Read the Docs supports multiple versions of your repository. On the initial import, we will create a latest version. This will point at the default branch for your VCS control: master, default, or trunk.

We also create a stable version, if your project has any tagged releases. stable will be automatically kept up to date to point at your highest version.

How we envision versions working

In the normal case, the latest version will always point to the most up to date development code. If you develop on a branch that is different than the default for your VCS, you should set the Default Branch to that branch.

You should push a tag for each version of your project. These tags should be numbered in a way that is consistent with semantic versioning. This will map to your stable branch by default.


We in fact are parsing your tag names against the rules given by PEP 440. This spec allows “normal” version numbers like 1.4.2 as well as pre-releases. An alpha version or a release candidate are examples of pre-releases and they look like this: 2.0a1.

We only consider non pre-releases for the stable version of your documentation.

If you have documentation changes on a long-lived branch, you can build those too.

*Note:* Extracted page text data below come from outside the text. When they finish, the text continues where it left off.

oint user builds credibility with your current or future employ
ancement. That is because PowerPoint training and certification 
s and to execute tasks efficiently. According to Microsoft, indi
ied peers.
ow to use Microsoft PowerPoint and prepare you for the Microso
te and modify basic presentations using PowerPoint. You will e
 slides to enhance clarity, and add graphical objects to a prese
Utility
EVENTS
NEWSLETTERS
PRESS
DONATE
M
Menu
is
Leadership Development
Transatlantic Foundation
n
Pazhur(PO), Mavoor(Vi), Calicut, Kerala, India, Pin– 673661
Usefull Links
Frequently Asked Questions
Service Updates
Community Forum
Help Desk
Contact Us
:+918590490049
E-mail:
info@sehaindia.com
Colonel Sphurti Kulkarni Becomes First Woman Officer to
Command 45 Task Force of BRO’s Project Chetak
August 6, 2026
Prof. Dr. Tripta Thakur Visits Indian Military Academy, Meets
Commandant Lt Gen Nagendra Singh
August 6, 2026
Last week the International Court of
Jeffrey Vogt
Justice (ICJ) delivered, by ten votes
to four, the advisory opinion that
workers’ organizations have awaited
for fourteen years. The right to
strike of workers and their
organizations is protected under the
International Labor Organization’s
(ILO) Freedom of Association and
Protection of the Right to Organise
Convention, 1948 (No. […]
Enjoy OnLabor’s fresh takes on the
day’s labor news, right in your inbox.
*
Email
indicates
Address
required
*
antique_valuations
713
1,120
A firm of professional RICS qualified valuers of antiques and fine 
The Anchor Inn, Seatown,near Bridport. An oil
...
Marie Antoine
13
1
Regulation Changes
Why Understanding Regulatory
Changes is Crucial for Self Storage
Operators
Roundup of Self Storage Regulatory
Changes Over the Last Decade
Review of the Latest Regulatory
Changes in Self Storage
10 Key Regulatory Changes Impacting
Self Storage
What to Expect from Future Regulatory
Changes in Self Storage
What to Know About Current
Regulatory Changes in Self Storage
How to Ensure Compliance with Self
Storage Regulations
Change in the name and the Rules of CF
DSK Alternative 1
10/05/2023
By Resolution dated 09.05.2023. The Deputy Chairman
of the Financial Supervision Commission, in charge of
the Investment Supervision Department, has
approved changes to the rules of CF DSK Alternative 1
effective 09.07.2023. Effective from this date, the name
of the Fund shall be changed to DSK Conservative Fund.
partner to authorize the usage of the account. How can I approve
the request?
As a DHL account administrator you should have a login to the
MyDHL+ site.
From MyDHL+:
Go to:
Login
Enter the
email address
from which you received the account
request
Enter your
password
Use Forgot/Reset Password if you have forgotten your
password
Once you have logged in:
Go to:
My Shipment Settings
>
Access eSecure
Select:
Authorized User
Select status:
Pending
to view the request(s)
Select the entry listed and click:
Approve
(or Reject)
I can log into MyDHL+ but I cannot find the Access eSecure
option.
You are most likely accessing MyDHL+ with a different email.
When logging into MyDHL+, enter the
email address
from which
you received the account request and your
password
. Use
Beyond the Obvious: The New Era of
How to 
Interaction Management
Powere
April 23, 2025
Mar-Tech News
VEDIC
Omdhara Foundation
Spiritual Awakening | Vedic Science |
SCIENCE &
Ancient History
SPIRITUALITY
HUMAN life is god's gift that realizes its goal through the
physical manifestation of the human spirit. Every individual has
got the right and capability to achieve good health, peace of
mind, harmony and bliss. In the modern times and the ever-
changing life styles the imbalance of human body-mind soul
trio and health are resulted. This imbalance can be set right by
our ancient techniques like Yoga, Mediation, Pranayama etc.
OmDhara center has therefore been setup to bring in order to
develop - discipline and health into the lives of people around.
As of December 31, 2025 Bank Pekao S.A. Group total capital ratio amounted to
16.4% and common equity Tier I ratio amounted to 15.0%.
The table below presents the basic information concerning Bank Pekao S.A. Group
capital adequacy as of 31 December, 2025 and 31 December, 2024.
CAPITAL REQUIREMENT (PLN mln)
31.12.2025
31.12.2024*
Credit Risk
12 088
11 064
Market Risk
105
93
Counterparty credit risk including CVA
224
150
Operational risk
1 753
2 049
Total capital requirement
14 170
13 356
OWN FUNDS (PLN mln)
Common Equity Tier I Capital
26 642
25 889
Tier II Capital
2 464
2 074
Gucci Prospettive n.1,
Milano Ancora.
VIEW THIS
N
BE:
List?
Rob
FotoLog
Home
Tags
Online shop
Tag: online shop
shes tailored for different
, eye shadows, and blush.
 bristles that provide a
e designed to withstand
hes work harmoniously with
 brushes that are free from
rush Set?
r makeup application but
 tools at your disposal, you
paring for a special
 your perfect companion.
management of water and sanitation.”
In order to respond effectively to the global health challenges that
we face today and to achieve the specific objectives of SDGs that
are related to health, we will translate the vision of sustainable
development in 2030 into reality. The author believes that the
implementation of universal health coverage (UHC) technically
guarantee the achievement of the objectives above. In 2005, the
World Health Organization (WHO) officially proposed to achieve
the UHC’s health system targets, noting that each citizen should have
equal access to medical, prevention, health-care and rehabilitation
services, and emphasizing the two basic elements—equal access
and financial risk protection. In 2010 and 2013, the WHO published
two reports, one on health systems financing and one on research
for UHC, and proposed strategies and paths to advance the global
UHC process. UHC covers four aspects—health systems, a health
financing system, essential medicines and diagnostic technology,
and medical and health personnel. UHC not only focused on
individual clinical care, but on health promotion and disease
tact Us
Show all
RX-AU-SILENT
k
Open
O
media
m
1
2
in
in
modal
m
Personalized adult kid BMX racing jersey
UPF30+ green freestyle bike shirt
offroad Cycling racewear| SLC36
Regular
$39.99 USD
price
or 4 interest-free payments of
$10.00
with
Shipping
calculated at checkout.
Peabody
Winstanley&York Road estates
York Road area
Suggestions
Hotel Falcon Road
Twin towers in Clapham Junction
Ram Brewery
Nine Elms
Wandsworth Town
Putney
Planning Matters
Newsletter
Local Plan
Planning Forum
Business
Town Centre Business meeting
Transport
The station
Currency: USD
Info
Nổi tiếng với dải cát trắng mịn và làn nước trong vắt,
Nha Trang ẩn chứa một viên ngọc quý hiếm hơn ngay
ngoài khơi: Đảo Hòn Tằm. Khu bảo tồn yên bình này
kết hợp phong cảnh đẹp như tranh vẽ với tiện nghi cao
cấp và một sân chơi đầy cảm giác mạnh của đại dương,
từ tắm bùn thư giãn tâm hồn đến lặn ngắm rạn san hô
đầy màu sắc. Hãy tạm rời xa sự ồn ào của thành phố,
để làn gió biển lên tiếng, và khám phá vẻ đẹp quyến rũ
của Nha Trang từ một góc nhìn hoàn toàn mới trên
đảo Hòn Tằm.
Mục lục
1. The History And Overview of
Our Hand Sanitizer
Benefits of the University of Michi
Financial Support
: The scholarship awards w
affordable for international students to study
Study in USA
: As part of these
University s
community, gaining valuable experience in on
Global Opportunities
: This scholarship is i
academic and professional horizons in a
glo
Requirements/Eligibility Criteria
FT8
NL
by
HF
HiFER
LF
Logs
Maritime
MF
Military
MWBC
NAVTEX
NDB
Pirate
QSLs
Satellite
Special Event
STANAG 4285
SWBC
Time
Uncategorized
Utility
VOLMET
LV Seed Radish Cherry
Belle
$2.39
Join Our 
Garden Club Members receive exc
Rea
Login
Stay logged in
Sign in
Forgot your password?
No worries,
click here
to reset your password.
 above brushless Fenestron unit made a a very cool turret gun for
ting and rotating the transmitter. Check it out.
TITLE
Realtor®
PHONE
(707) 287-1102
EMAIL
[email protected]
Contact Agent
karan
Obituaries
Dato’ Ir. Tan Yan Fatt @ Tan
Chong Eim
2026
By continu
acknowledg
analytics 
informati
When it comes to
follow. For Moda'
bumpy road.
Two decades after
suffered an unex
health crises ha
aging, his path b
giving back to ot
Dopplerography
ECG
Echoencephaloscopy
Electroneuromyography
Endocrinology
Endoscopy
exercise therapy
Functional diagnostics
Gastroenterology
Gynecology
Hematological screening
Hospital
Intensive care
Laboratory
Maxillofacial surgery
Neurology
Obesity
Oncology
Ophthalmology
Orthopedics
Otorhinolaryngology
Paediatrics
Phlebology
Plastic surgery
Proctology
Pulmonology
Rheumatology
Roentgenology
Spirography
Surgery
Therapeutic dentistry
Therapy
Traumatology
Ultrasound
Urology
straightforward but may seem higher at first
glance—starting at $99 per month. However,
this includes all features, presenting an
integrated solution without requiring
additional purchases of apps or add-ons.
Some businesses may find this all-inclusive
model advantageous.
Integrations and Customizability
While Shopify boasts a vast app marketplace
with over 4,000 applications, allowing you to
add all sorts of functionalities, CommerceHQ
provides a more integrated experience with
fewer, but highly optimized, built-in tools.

This will allow you to see how the new docs will be built in this branch of the code. Generally you won’t have more than 1 active branch over a long period of time. The main exception here would be release branches, which are branches that are maintained over time for a specific release number.

Redirects on root URLs

When a user hits the root URL for your documentation, for example, they will be redirected to the Default version. This defaults to latest, but could also point to your latest released version.